I don't have a point today. No point to tell you but just thought I'll write some random trash. Like how I slept till 2 pm yesterday as I was in school the previous day till 5 a.m trying to render on this disobeying machine of mine. And how I had tortillas and curry at 6 am coz I was starving. Watched Penelope the second time in a month, and totally thinks that McAvoy guy is made for me. He makes my heart leap just like Al Pacino. Two men who I suppose I can't live without virtually. Oh and I also saw Ps I love you and cried my heart out.

I had planned on going out this Friday, but forgot that it was Friday and ended up in school again. This has to stop coz now I feel that I just can't do without it. Its a good thing I guess in a way.

But the tango lessons are on. I started taking lessons in tango (in order to mend my broken heart by dancing away I'd like to think) and its been fabulous. The friend who teaches me has been tolerant with my erratic behaviour and somehow puts up with it and thinks I've got talent. But last class I almost fell and we did this video thingy where we danced.
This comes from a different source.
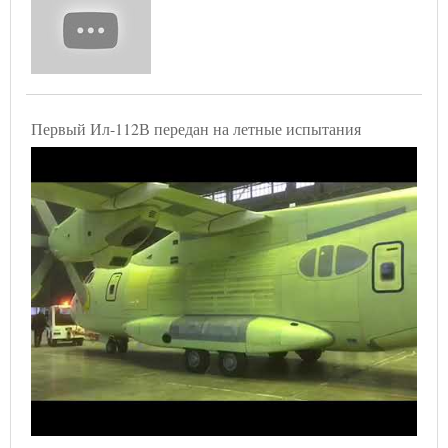
Первый Ил-112В передан на летные испытания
But when he tried to show it to me I first refused to watch myslef on television (as I told him) and he laughed saying ' dude, its just on my laptop'. So anyways I braced myself to watch me dancing on tv and at first I almost winced at me on screen but it wasnt all that bad. For one I was quite sexy and graceful. Not bad for a beginner. But the only problem was I just learnt from that video that I am bloody fat. So I must stop eating very soon. Literally coz if this goes on the way it is my brother is going to start calling me a beach ball again.

Classes have been going on fine and I learnt that I do my best at school when I am in a hurry. I mean projects I work on for weeks together don't receive as much appreciation compared to what I prepare in an hour. But so far alls been good.

Bah! This totally sucks life at 4 am that is!